* **TASK REQUIREMENTS**: In the entries that follow, find the word "памятника" and report each line it is on.
Top of RECORD SET
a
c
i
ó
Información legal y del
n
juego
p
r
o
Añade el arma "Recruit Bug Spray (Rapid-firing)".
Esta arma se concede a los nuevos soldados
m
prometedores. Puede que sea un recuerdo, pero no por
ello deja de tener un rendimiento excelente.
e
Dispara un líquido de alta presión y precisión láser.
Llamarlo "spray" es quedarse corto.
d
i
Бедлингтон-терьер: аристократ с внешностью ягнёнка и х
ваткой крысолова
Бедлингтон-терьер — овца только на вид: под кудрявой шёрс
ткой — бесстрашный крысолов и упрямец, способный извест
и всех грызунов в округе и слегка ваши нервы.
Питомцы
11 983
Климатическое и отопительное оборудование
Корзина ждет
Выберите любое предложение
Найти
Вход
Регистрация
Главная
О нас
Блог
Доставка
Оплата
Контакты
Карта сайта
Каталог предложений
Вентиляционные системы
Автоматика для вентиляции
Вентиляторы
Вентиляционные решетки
Bottom of RECORD SET
Top of RECORD SET
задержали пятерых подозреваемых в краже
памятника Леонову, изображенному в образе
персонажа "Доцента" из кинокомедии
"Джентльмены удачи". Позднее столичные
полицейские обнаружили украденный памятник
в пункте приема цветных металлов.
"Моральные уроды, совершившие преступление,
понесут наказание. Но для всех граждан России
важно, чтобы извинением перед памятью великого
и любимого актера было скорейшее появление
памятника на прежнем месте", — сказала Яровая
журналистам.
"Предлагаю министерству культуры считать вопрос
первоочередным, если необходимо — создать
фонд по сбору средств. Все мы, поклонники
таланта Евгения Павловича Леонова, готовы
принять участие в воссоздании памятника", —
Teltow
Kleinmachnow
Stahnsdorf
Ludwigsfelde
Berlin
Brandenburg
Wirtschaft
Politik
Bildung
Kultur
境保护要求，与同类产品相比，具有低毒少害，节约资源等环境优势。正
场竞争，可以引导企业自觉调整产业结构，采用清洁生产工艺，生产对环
Bottom of RECORD SET
* **TASK RESULT**:
памятника Леонову, изображенному в образе
памятника на прежнем месте", — сказала Яровая
принять участие в воссоздании памятника", —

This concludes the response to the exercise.